I like botanical themes, and hiding them inside a lively batch of long phrases works for me too.
Nine other things I wanted to mention:
- 5a. [Stooge born Samuel Horwitz], SHEMP. I assume this means it would be fine for me to call constructor/friend Jeremy Horwitz “Jemp.” Or maybe “Jermp.” Or “Jormp-Jomp.”
- 20a. [Hole style], INDIE ROCK. Courtney Love’s band, Hole.
- 42a. [Manned the mixer, casually], EQED. As in “operated the equalizer controls on a sound mixing device,” not “chaperoned the mixer for new-students” or “mixed up some bread dough.”
- 43a. [Pal of "Cookie Monkey," according to my son who isn't that good at English yet but who certainly enjoys "Sesame Street"], ELMO. I do enjoy the long autobiographical clues.
- 49a. [Lover of Ares in Greek mythology], ENYO. Who??
- 57a. [Person from Boston, slangily], BEAN EATER. I know of Boston baked beans and Beantown, but have never heard “bean eater.”
- 63a. [Christie who wrote a mystery novel about bridge (but presumably never closed one on purpose to be a dick)], AGATHA. NJ governor Chris Christie reference.
- 53d. [Early data storage software], DBASE. I always want “dbase” to be shorthand for “database,” but I don’t think it is. Maybe “db” is.
- 55d. [We, in a text message], U AND I. I thought this was contrived and bogus until I asked my household teenager how he’d write this in a message. Yup, this is legit.
3.8 stars from me. Liked it, didn’t love it, found the ENYO/SNUS patch to be potentially troublesome.

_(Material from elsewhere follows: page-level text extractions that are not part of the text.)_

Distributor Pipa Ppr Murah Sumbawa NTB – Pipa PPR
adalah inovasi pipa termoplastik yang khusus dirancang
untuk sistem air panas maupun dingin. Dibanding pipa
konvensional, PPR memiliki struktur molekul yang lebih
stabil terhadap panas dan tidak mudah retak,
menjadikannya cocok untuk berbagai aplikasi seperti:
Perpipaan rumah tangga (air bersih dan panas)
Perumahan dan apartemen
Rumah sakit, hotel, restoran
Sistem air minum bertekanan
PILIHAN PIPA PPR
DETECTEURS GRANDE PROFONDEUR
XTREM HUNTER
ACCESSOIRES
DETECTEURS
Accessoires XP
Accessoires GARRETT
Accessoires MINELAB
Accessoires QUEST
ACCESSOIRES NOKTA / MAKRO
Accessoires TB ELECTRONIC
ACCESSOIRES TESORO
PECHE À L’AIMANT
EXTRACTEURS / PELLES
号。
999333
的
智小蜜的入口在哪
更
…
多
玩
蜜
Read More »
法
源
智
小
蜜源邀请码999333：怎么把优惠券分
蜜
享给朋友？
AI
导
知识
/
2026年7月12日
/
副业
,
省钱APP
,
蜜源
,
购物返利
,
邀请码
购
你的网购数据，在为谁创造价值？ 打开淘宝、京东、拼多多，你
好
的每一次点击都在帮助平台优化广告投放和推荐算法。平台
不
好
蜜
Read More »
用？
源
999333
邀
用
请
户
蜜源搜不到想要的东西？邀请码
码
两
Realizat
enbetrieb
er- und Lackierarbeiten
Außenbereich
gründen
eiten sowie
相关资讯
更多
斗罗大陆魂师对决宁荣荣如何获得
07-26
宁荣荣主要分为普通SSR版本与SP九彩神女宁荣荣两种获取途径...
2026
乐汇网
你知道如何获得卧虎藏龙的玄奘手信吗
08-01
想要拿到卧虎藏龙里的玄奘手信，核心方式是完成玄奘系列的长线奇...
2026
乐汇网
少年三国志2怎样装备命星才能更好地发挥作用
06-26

Doug Peterson & Patti Varol’s Los Angeles Times crossword – Gareth’s review
This is a gorgeous little theme by Doug and Patti today. Six answers with in- prefixes are pluralised and parsed as being two words to create wacky-style answers. The one wrinkle is that most of the answers form natural plurals – only INBOUNDS and to some extent INVERSES do not. But otherwise it’s a subtle but extremely clever gimmicK! The drastic changes in meaning of the main affixes is what makes this puzzle really shine! We have
- 17a, [How poets write?], INVERSES
- 21a, [How moonshine is made?], INSTILLS
- 33a, [How parts of a whole can be written?], INFRACTIONS
- 44a, [How a priest preaches?], INVESTMENTS. My favourite answer!
- 57a, [How kangaroos travel?], INBOUNDS
- 62a, [How some paper is packaged?], INQUIRES.

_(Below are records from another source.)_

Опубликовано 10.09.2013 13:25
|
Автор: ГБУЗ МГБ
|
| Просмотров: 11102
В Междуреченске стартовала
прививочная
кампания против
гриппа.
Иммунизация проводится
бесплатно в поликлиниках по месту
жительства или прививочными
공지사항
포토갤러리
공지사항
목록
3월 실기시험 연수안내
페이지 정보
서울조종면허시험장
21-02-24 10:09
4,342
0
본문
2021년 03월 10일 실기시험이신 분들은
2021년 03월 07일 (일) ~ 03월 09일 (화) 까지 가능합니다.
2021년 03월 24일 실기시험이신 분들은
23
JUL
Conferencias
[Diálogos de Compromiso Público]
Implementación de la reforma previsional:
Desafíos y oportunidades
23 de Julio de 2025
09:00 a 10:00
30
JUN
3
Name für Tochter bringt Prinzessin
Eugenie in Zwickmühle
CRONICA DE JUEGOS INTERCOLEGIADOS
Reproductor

This six part theme was more than enough to entertain me – and yet, bonus, there was lots more of note in this puzzle:
- 51a, [World power until 1991: Abbr.], USSR and 65a, [Land on two continents], RUSSIA are not cross-referenced. 53a, [Spirits brand with a Peppar variety], ABSOLUT is actually Swedish!

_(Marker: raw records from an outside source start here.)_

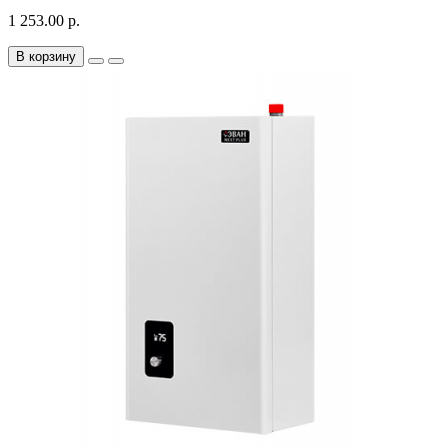
1 253.00 р.
В корзину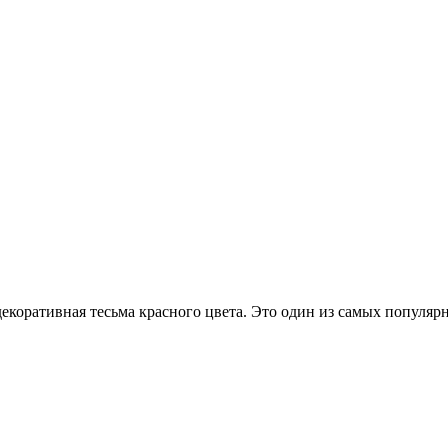
екоративная тесьма красного цвета. Это один из самых популяр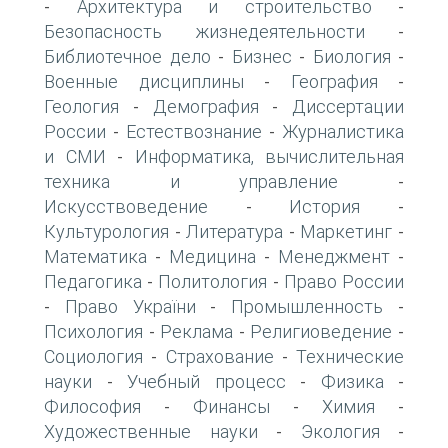
Архитектура и строительство
-
-
Безопасность жизнедеятельности
-
Библиотечное дело
Бизнес
Биология
-
-
-
Военные дисциплины
География
-
-
Геология
Демография
Диссертации
-
-
России
Естествознание
Журналистика
-
-
и СМИ
Информатика, вычислительная
-
техника и управление
-
Искусствоведение
История
-
-
Культурология
Литература
Маркетинг
-
-
-
Математика
Медицина
Менеджмент
-
-
-
Педагогика
Политология
Право России
-
-
Право України
Промышленность
-
-
-
Психология
Реклама
Религиоведение
-
-
-
Социология
Страхование
Технические
-
-
науки
Учебный процесс
Физика
-
-
-
Философия
Финансы
Химия
-
-
-
Художественные науки
Экология
-
-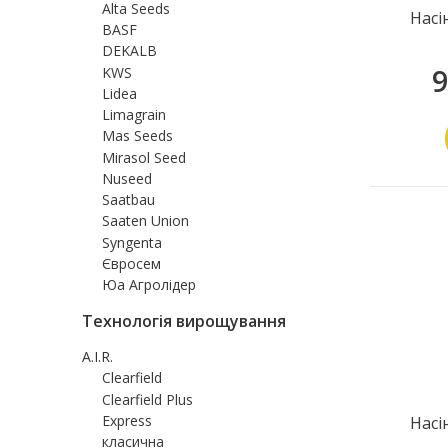
Alta Seeds
Насі
BASF
DEKALB
9
KWS
Lidea
Limagrain
Mas Seeds
Mirasol Seed
Nuseed
Saatbau
Saaten Union
Syngenta
Євросем
Юа Агролідер
Технологія вирощування
A.I.R.
Clearfield
Clearfield Plus
Express
Насі
класична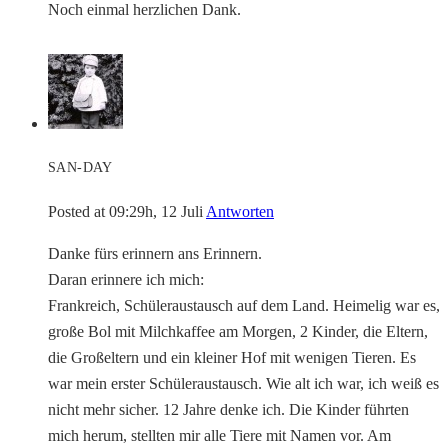
Noch einmal herzlichen Dank.
SAN-DAY
Posted at 09:29h, 12 Juli
Antworten
Danke fürs erinnern ans Erinnern.
Daran erinnere ich mich:
Frankreich, Schüleraustausch auf dem Land. Heimelig war es,
große Bol mit Milchkaffee am Morgen, 2 Kinder, die Eltern,
die Großeltern und ein kleiner Hof mit wenigen Tieren. Es
war mein erster Schüleraustausch. Wie alt ich war, ich weiß es
nicht mehr sicher. 12 Jahre denke ich. Die Kinder führten
mich herum, stellten mir alle Tiere mit Namen vor. Am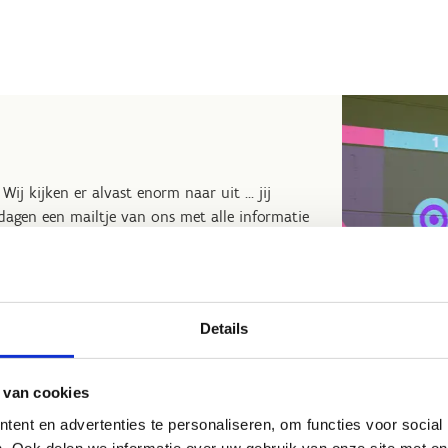
ij kijken er alvast enorm naar uit ... jij
dagen een mailtje van ons met alle informatie
stje helemaal te bevestigen. Geen mailtje
ort.vlaanderen
.
 plekke in de cafetaria en zal je dus niet op
Details
 contacteren.
 van cookies
ent en advertenties te personaliseren, om functies voor social
. Ook delen we informatie over uw gebruik van onze site met on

- 61a, [Meadow lows], MOOING. Great clue!
- 68a, [1987 Beatty flop], ISHTAR if clued as a film I know only from crosswords. The goddess is familiar to me from ancient history though and a really nice entry!
- 22d, [Needs a fainting couch], SWOONS – I appreciate that both clue and answer exude the same bygone field.
- 25d, [WWII female], WAC. I’m told you shouldn’t wave at one.
- 45d, [Coffee order], NOSUGAR. Great answer!
Another mini-theme was 39a, ["Doctor Who" actress Gillan], KAREN; 40a, [Taylor of fashion], ANN and 35d. [Willard of "Best in Show"], FRED. This mini-theme was names I know clued as people I’ve never heard of.